O isolamento, por sua vez, evidencia uma neutralização de afetos que acompanha a tomada de consciência da doença. O doente procura falar da doença em termos científicos, documenta-se sobre o assunto e mantém a aparência de boa aceitação de seu estado. No entanto, está reprimindo suas emoções que, na maioria das vezes, são medo. Uma excessiva aceitação, sem nenhuma expressão de pesar, pode contribuir para agravar secundariamente a doença.

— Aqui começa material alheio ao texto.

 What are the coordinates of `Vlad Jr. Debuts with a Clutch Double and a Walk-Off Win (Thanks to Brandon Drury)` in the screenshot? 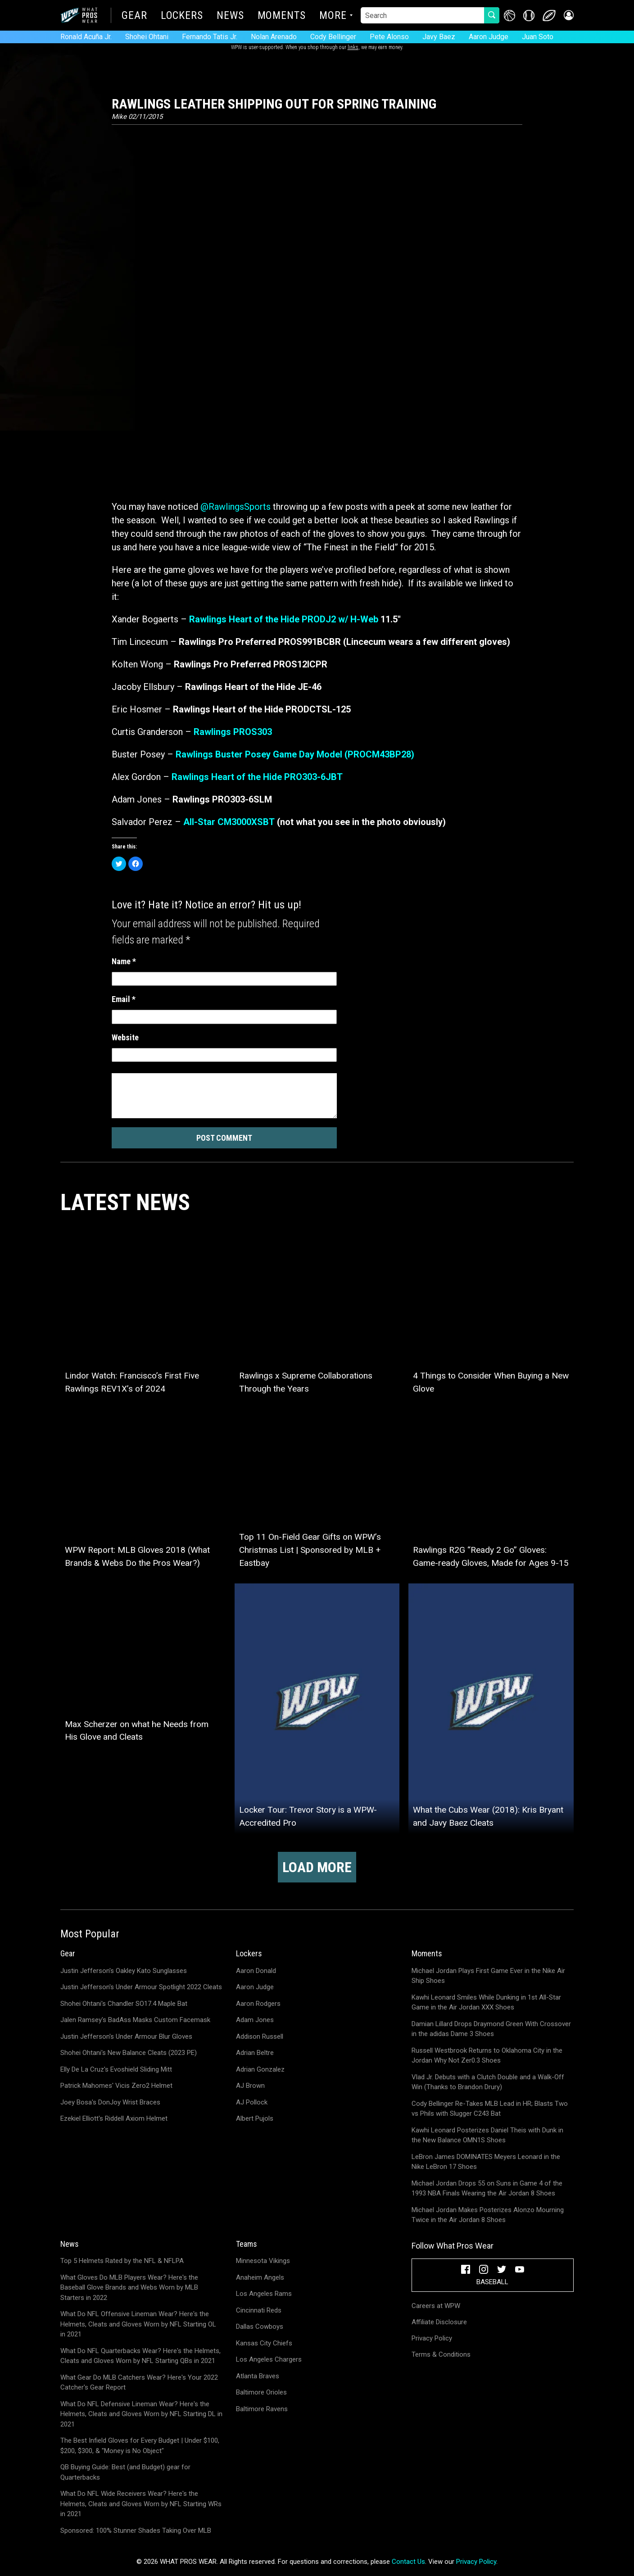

Cada doente vai vivenciar a "sua própria enfermidade", do seu modo, de acordo com sua personalidade. Esta pode desempenhar um papel no desencadear da doença, ou ainda na maneira como a doença se instala. Nesse aspecto, a doença ou um acidente pode ser um "benefício secundário" na vida desse indivíduo e se tornar um fator de continuidade desse estado. São benefícios secundários conscientes à compensação social da doença, mas existem também os inconscientes, como a possibilidade de se retirar de relações frustrantes, tornar-se protegido, dependente e se subtrair das exigências do grupo social. O profissional, ao escutar seu paciente, estimular a livre expressão de suas angústias e nomear uma doença, introduz a possibilidade de dar um sentido ao sofrimento da pessoa, de ajudá-la a se reorganizar frente às suas vivências. O que é dito e comentado é sempre menos apavorante do que o não dito que fica à mercê de nossas fantasias. Assim, o profissional deve fazer de tudo para adaptar sua linguagem à do paciente e evitar qualquer revelação ou interpretação prematuras sobre a natureza do sofrimento deste. Quando os profissionais da Atenção Primária não se furtam a um efetivo acolhimento das pessoas sob seus cuidados, à promoção de um vínculo sedimentado na busca de uma clínica ampliada, à atenção ao impacto que a doença causa na pessoa (enfermidade), vão ao encontro de uma verdadeira prática integral, fundamental para a efetivação da Saúde da Família como eixo estruturante do sistema de saúde.